The city’s purchase includes 13 new Tesla Y vehicles.

Twelve of those vehicles will be used by detectives while the remaining one is being tested as a patrol vehicle.

“With this purchase, we’re taking a step into the future of Hallandale Beach, which is sustainable both financially and environmentally,” said City Manager Dr. Jeremy Earle. “We’re thrilled to be rolling out the largest deployment of electric police vehicles in the state of Florida, we believe the largest deployment in the United States, and to get these EVs on the road.”

Over the last several years, police departments across the country have been adding Teslas to their patrol fleets.

Other agencies in New York to San Francisco have added one or more electric vehicles to their police force, which makes the City of Hallandale’s purchase the largest roll-out of full-size electric vehicles for police use in the United States.

To make this large purchase a reality, the city utilized a mix of funds, which included federal dollars that were provided by the American Rescue Plan that was signed by President Joe Biden back in March.

While the initial cost of the new Teslas is high compared to traditional internal combustion engine vehicles, the City of Hallandale Beach Vice Mayor Mike Butler said the new vehicles will ultimately save the city money.

“These Tesla police vehicles represent a win-win-win for our police officers, for the City’s residents and for the environment,” said Butler. “Our officers are getting an ideal vehicle for their work, our residents are saving money over traditional police vehicles and can be proud that Hallandale Beach is one of the first Police Departments in the country to go electric.
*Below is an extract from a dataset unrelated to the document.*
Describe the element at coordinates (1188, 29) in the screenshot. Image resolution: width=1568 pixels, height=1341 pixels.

And finally, as a beach community directly affected by rising sea levels, these cars will reduce the city’s contribution to climate change.”
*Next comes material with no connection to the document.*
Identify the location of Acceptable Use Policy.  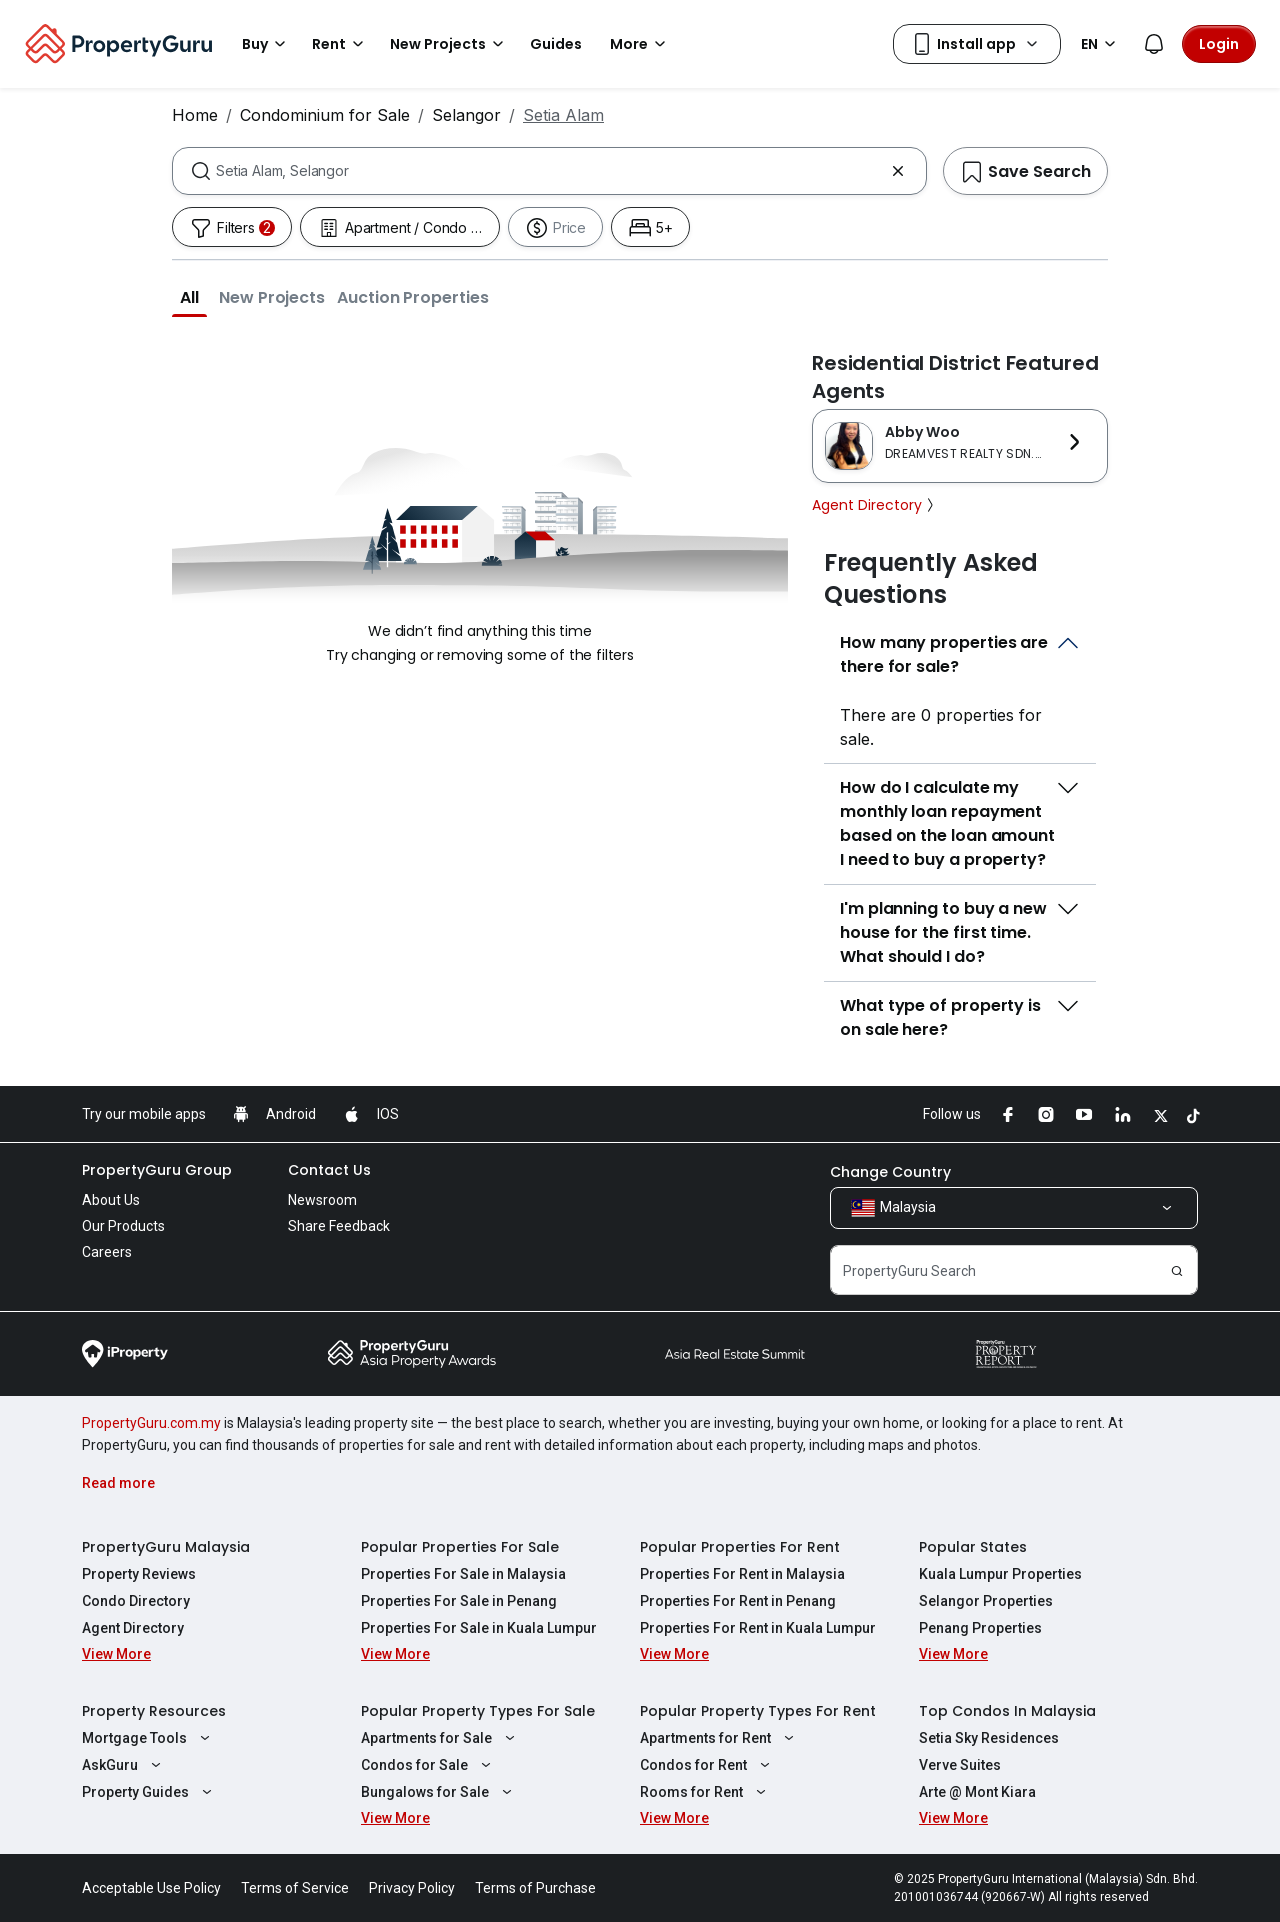
(151, 1888).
Electric vehicles have been shown to reduce costs when compared to gas costs; a figure of $2,750 compared to $12,000.

According to the city, the resale value of the EVs was a factor in their decision to go electric because the Teslas will be almost 1.8 times as valuable as the gas option when the city auctions the vehicles when they’re at the end of life at the police department.

The decision to go green was also a part of the city’s 50 by 30 Climate Action Plan.
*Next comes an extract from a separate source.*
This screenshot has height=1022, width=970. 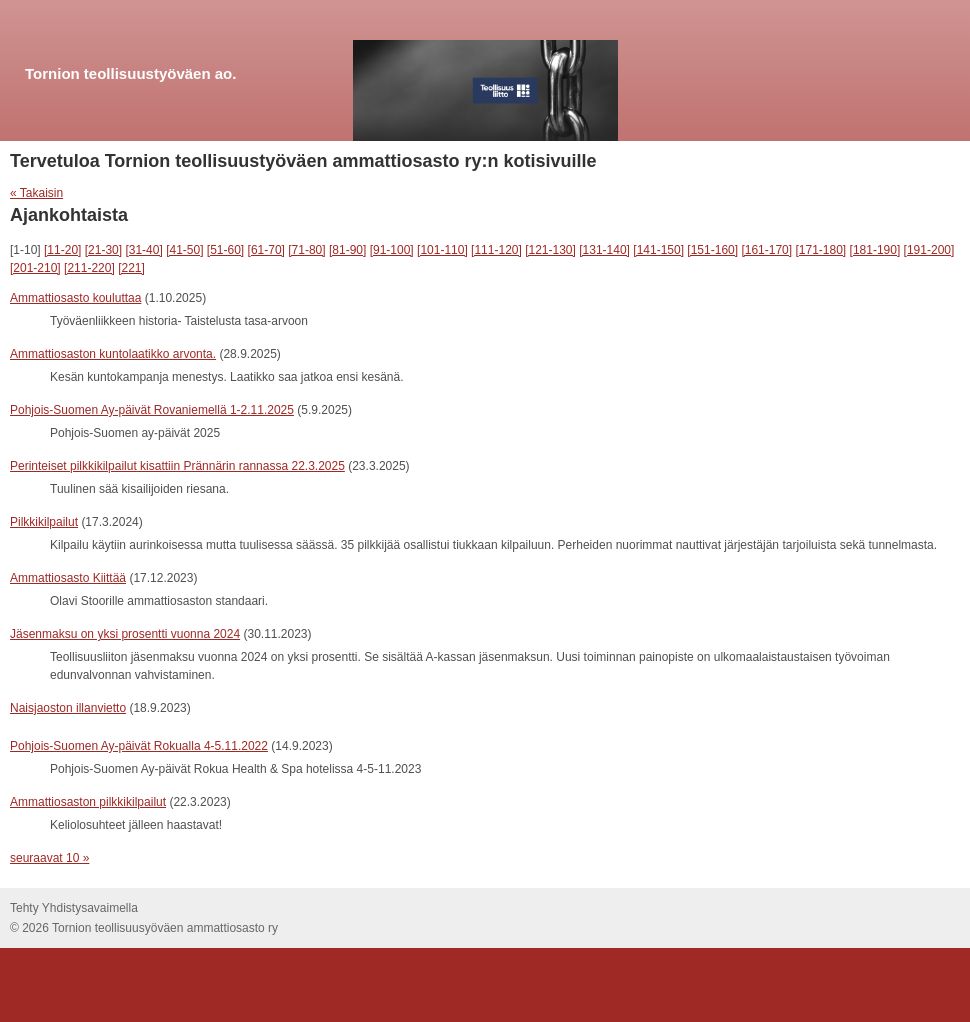 What do you see at coordinates (113, 354) in the screenshot?
I see `Ammattiosaston kuntolaatikko arvonta.` at bounding box center [113, 354].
In 2021, the City of Hallandale beach joined the Race to Zero by committing to reducing greenhouse gasses by 50% by 2030 and becoming net-zero by 2050.

In the city’s first Climate Action Plan, it outlines various ways that people can work to make the city a cleaner, safer and healthier community.

The purchase of 12 Teslas and 49 hybrid vehicles is set to help the city reduce its fleet-related emissions by about 600 metric tons, which is equivalent to 117 homes worth of annual electricity.

“As mayor, I understand how important each and every step we take to reduce our carbon footprint is in addressing global warming,” said Hallandale Beach Mayor Joy Cooper. “Adding police cars to our green vehicle fleet with the goal to fully go green is in progress. We have worked with our chief and officers to ensure these vehicles are not only green but will provide the performance needed to protect our officers and community.”

Charging stations for the Teslas will be installed at the police stations’ parking lots.

In a partnership with Florida Power and Light, there will be four dual Level 2 charging stations that will be installed at no extra construction cost to the city. The chargers will be connected to existing backup power, which will ensure that these vehicles could be used in the event of a hurricane or power outage.

The city currently has nine Level 2 chargers on city property, which the Teslas could also be charged at.

To help alleviate emergency fast-charging or take-home charging, the City of Hallandale Beach is planning to allow police officers the option to utilize the Tesla Supercharge network to charge their vehicles up to a certain dollar amount per fiscal year.